Enfin, je ne peux pas conclure ma critique sans dévoiler mes sentiments amoureux à l’égard des dessins nés de la plume de David François. Je trouve son style plein de personnalité. Son travail tout en courbe couplé à une mise en couleur remarquable offre un album assez unique. En lisant, j’ai eu le sentiment de découvrir un nouvel univers graphique. Cette sensation était bien agréable et je me dois donc logiquement de vous encourager à suivre mon chemin !

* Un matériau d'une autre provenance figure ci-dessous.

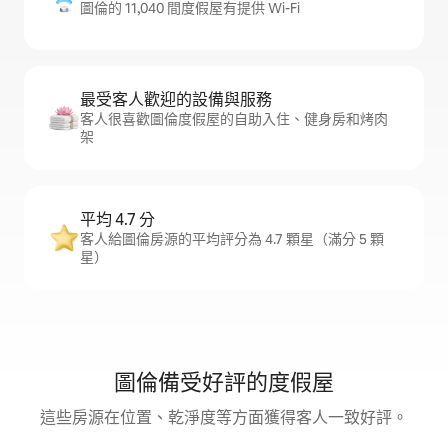
圖倫的 11,040 間度假屋有提供 Wi-Fi
最受客人歡迎的設備與服務
客人很喜歡圖倫度假屋的自助入住、健身房和烤肉
架
平均 4.7 分
客人給圖倫房源的平均評分為 4.7 顆星（滿分 5 顆
星）
圖倫備受好評的度假屋
這些房源在位置、乾淨度等方面獲得客人一致好評。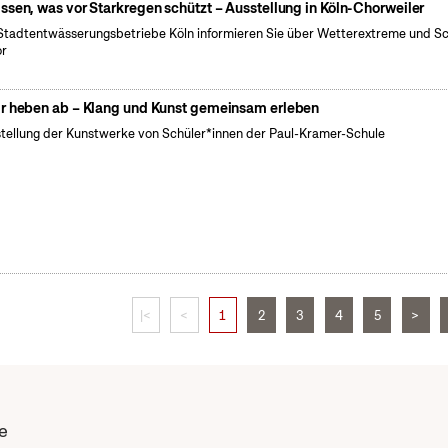
ssen, was vor Starkregen schützt – Ausstellung in Köln-Chorweiler
Stadtentwässerungsbetriebe Köln informieren Sie über Wetterextreme und S
or
r heben ab – Klang und Kunst gemeinsam erleben
tellung der Kunstwerke von Schüler*innen der Paul-Kramer-Schule
|<
<
1
2
3
4
5
>
e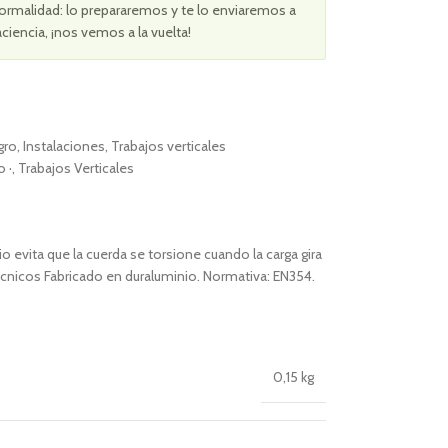
ormalidad: lo prepararemos y te lo enviaremos a
aciencia, ¡nos vemos a la vuelta!
gro
,
Instalaciones
,
Trabajos verticales
 ·
,
Trabajos Verticales
io evita que la cuerda se torsione cuando la carga gira
Técnicos Fabricado en duraluminio. Normativa: EN354.
0,15 kg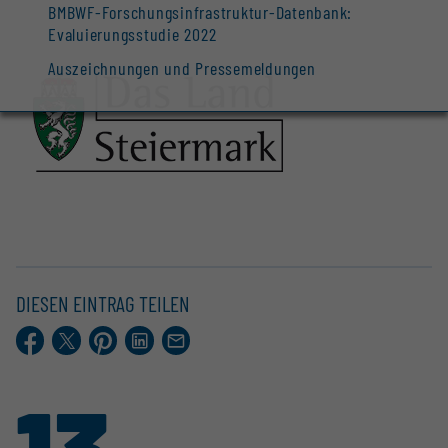
BMBWF-Forschungsinfrastruktur-Datenbank:
Evaluierungsstudie 2022
Auszeichnungen und Pressemeldungen
DIESEN EINTRAG TEILEN
Facebook
X.com
Pinterest
LinkedIn
E-
Mail
13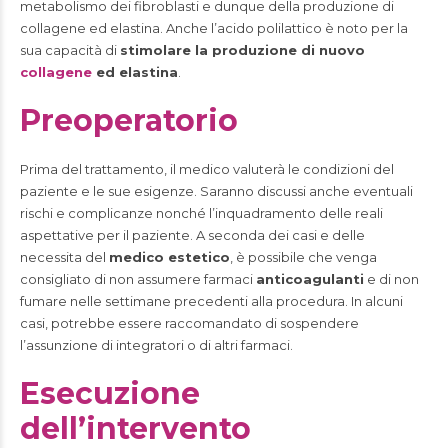
metabolismo dei fibroblasti e dunque della produzione di
collagene ed elastina. Anche l’acido polilattico è noto per la
sua capacità di
stimolare la produzione di nuovo
collagene
ed elastina
.
Preoperatorio
Prima del trattamento, il medico valuterà le condizioni del
paziente e le sue esigenze. Saranno discussi anche eventuali
rischi e complicanze nonché l’inquadramento delle reali
aspettative per il paziente. A seconda dei casi e delle
necessita del
medico estetico
, è possibile che venga
consigliato di non assumere farmaci
anticoagulanti
e di non
fumare nelle settimane precedenti alla procedura. In alcuni
casi, potrebbe essere raccomandato di sospendere
l’assunzione di integratori o di altri farmaci.
Esecuzione
dell’intervento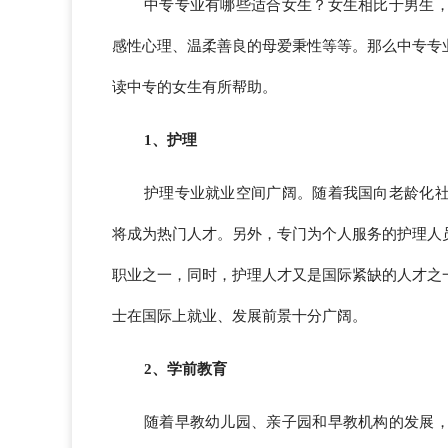
中专专业有哪些适合女生？女生相比于男生
感性心理、温柔善良的母爱秉性等等。那么中专专
读中专的女生有所帮助。
1、护理
护理专业就业空间广阔。随着我国向老龄化
将成为热门人才。另外，专门为个人服务的护理人
职业之一，同时，护理人才又是国际紧缺的人才之
士在国际上就业、发展前景十分广阔。
2、学前教育
随着早教幼儿园、亲子园和早教机构的发展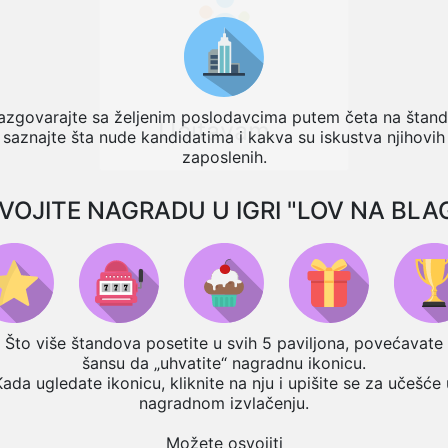
azgovarajte sa željenim poslodavcima putem četa na štand
Učitavam...
saznajte šta nude kandidatima i kakva su iskustva njihovih
zaposlenih.
VOJITE NAGRADU U IGRI "LOV NA BLA
Što više štandova posetite u svih 5 paviljona, povećavate
šansu da „uhvatite“ nagradnu ikonicu.
Kada ugledate ikonicu, kliknite na nju i upišite se za učešće 
nagradnom izvlačenju.
Možete osvojiti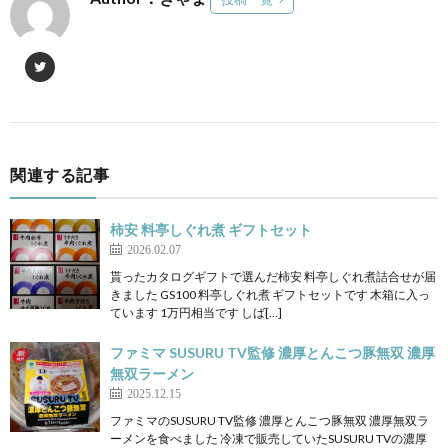
関連する記事
柿安 料亭しぐれ煮 ギフトセット
2026.02.07
貰ったカタログギフトで選んだ柿安 料亭しぐれ煮詰合せが届
きました GS100 料亭しぐれ煮 ギフトセットです 木箱に入っ
ています 1万円相当です しば[…]
ファミマ SUSURU TV監修 濃厚とんこつ豚無双 濃厚
無双ラーメン
2025.12.15
ファミマのSUSURU TV監修 濃厚とんこつ豚無双 濃厚無双ラ
ーメンを食べました 冷凍で販売していたSUSURU TVの濃厚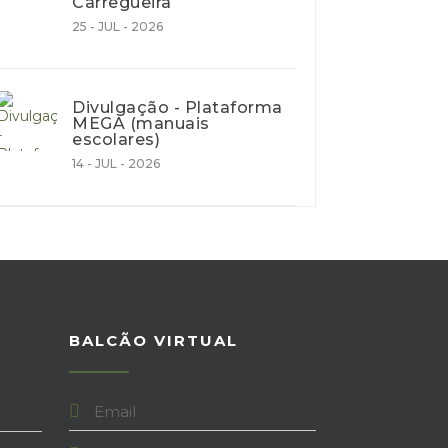
Carregueira
25 - JUL - 2026
Divulgação - Plataforma
MEGA (manuais
escolares)
14 - JUL - 2026
A
BALCÃO VIRTUAL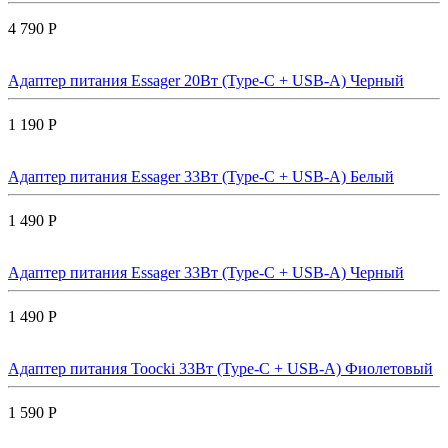
4 790 Р
Адаптер питания Essager 20Вт (Type-C + USB-A) Черный
1 190 Р
Адаптер питания Essager 33Вт (Type-C + USB-A) Белый
1 490 Р
Адаптер питания Essager 33Вт (Type-C + USB-A) Черный
1 490 Р
Адаптер питания Toocki 33Вт (Type-C + USB-A) Фиолетовый
1 590 Р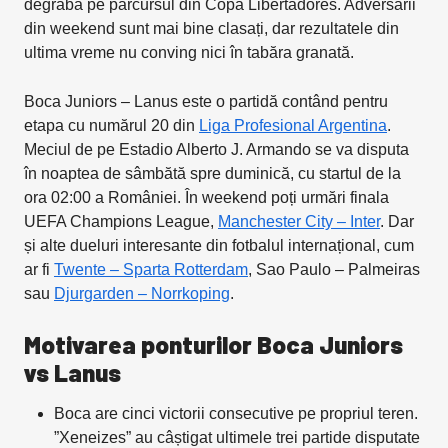
degrabă pe parcursul din Copa Libertadores. Adversarii
din weekend sunt mai bine clasați, dar rezultatele din
ultima vreme nu conving nici în tabăra granată.
Boca Juniors – Lanus este o partidă contând pentru
etapa cu numărul 20 din
Liga Profesional Argentina
.
Meciul de pe Estadio Alberto J. Armando se va disputa
în noaptea de sâmbătă spre duminică, cu startul de la
ora 02:00 a României. În weekend poți urmări finala
UEFA Champions League,
Manchester City – Inter
. Dar
și alte dueluri interesante din fotbalul internațional, cum
ar fi
Twente – Sparta Rotterdam
, Sao Paulo – Palmeiras
sau
Djurgarden – Norrkoping
.
Motivarea ponturilor Boca Juniors
vs Lanus
Boca are cinci victorii consecutive pe propriul teren.
”Xeneizes” au câștigat ultimele trei partide disputate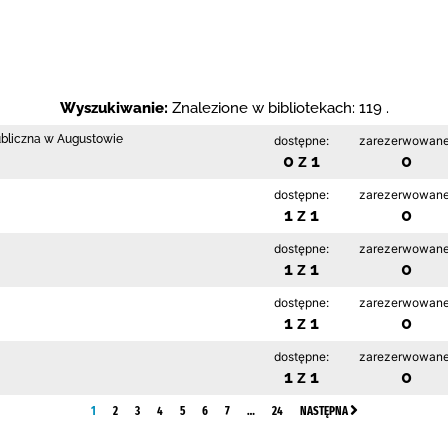
Wyszukiwanie:
Znalezione w bibliotekach: 119 .
ubliczna w Augustowie
dostępne:
zarezerwowane
0 z 1
0
dostępne:
zarezerwowane
1 z 1
0
dostępne:
zarezerwowane
1 z 1
0
dostępne:
zarezerwowane
1 z 1
0
dostępne:
zarezerwowane
1 z 1
0
1
2
3
4
5
6
7
…
24
NASTĘPNA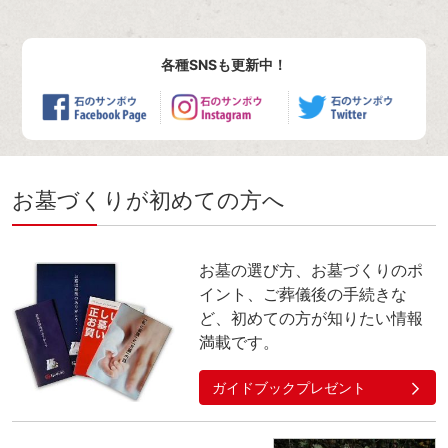
各種SNSも更新中！
お墓づくりが初めての方へ
お墓の選び方、お墓づくりのポ
イント、ご葬儀後の手続きな
ど、初めての方が知りたい情報
満載です。
ガイドブックプレゼント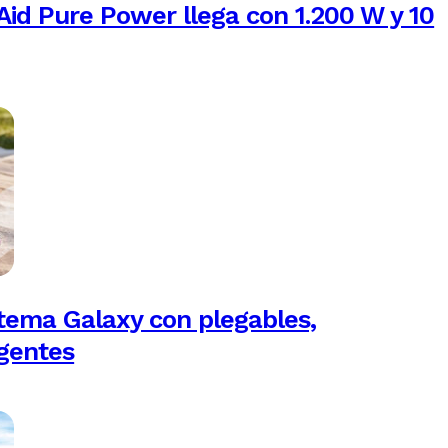
Aid Pure Power llega con 1.200 W y 10
tema Galaxy con plegables,
igentes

Vous l’aurez compris, je vous incite vivement à rencontrer Le vendangeur de Paname. Il s’agit d’un opus plein de charmes qui se lit avec plaisir. Je ne sais pas si les auteurs ont prévu d’offrir une suite aux aventures de leurs deux héros. Mais si c’est le cas, je ne m’en priverai pas !

2 réflexions sur « Le vendangeur de Paname »

  1. Jolie chronique !
    Merci pour ce bel article, que de louanges, n’en jetez plus, je suis aux anges.
    Heureux que l’on vous ait fait passer un bon moment de lecture.